Today, I will comment on a paper on non-autoregressive machine translation that shows a neat trick for increasing output fluency. The title of the paper is Non-Autoregressive Translation by Learning Target Categorical Codes, has authors from several Chinese private and public institutions and will appear at this year’s NAACL Conference.

Unlike standard, so-called autoregressive encoder-decoder architectures that decode output sequentially (and in theory in linear time), non-autoregressive models generate all outputs in parallel (and in theory in constant time, regardless of the input length). This leads to significant speedups, but typically at the expense of output fluency and overall translation quality. The output tokens are modeled as conditionally independent, so the tokens on the right are not aware of what was previously decoded which can lead to inconsistencies. A typical mistake that I observed is that one half of a sentence uses one verb tense and another half another one. This is particularly unpleasant for languages like German that tend to delay some verbs towards the end of the sentence.

There have been several attempts to fix this: we tried light-weight autoregressive decoding, more mainstream way is the iterative improvement of the output by masked language modeling (see MT Weekly 3). Another trick that has been used is using Conditional Random Fields (CRF): a sequence labeling model that takes into account bigram dependencies and unlike direct labeling does not suffer from the label-bias problem. This is cool, but modeling the bigram probabilities requires having a matrix with transition scores for every output token pair, which means a lot of additional parameters.

This paper starts with the CRF idea and tries to get rid of the large transition matrix by reducing the number of symbols that the CRF models the dependencies of. This necessarily means that each of the symbols must correspond to multiple possible output tokens. To make this work, they cluster the tokens based on their embeddings and group the tokens into classes which we can imagine as some sort of latent part-of-speech tags. Then they use a CRF to predict the sequence of the classes, not the output words. This is step is in fact sequential, but very fast because the number of classes is small compared to the vocabulary size (in practice, they use 64). The predicted classes together with the decoder hidden states are then used to generate the target tokens.

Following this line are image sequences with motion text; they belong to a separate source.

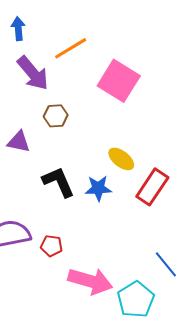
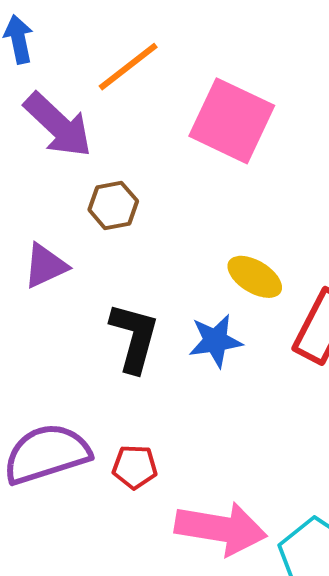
purple triangle: (19, 142) -> (45, 266), turned -30
black L-shape: (58, 182) -> (134, 337), turned 45

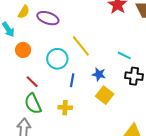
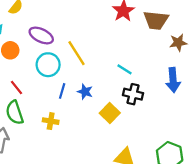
purple ellipse: (48, 18) -> (41, 35), moved
blue star: (99, 74) -> (85, 92), moved
yellow square: (105, 95) -> (110, 113), moved

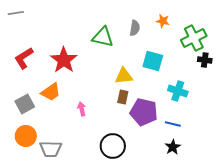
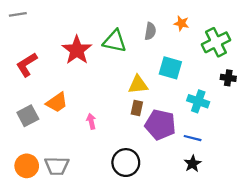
red star: (64, 60) -> (77, 50), moved
black cross: (205, 60) -> (228, 78), moved
orange circle: (26, 136) -> (27, 166), moved

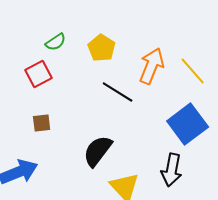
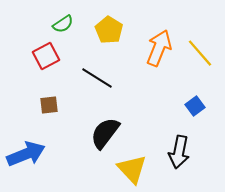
black line: (118, 92) -> (97, 78), moved
blue square: (188, 124) -> (195, 106), size x0.5

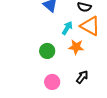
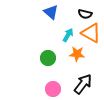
black arrow: (82, 77) -> (83, 84), size x1.5

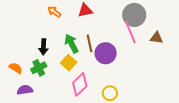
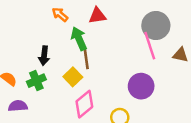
brown line: (89, 43) -> (86, 58), moved
green arrow: (71, 44) -> (79, 39), moved
purple circle: (106, 53) -> (141, 86), moved

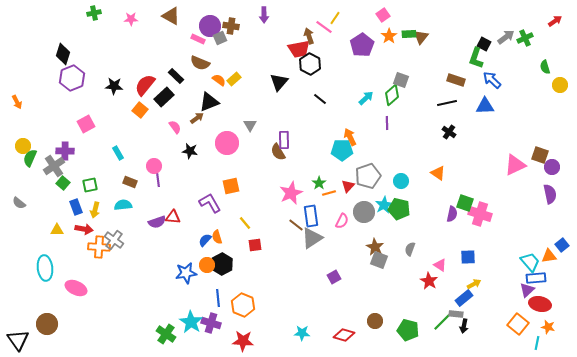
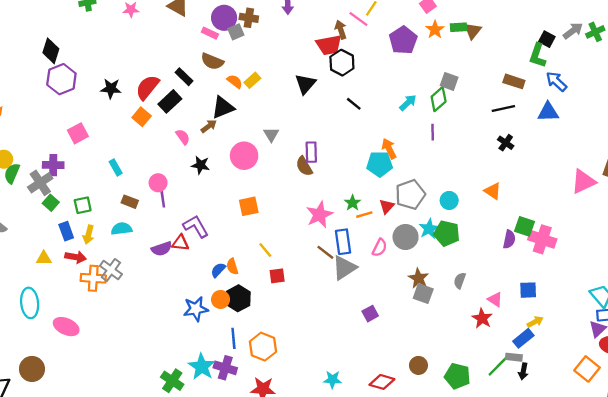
purple L-shape: (210, 203) -> (196, 226), moved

The remaining question is how they get the latent codes, which is in my opinion the most elegant part of the paper. They just run the k-means clustering over the learned embeddings. The cluster centroids get updated with exponentiated moving average, which provides stability to the training, so the clustering does not change drastically between training batches. The classes are naturally represented by the cluster centroids which keeps them in the representation space used by the model.

The results seem to be pretty good. The paper reports a better tradeoff between translation quality and speed than previous work. However, the paper does not yet take into account the latest results of Gu and Kong (see MT Weekly 64) which is probably better. On the other hand, the trick presented in this paper is compatible with it. It is also nice to see that the latent codes tend to be quite homogeneous with respect to part of speech.

I like the paper because it seems to me as a nice synthesis of the good old statistical NLP – this method strongly resembles the class-based language model with Brown’s classes – and current neural approaches, even though the authors do not explicitly admit this connection (maybe there are not even aware of it).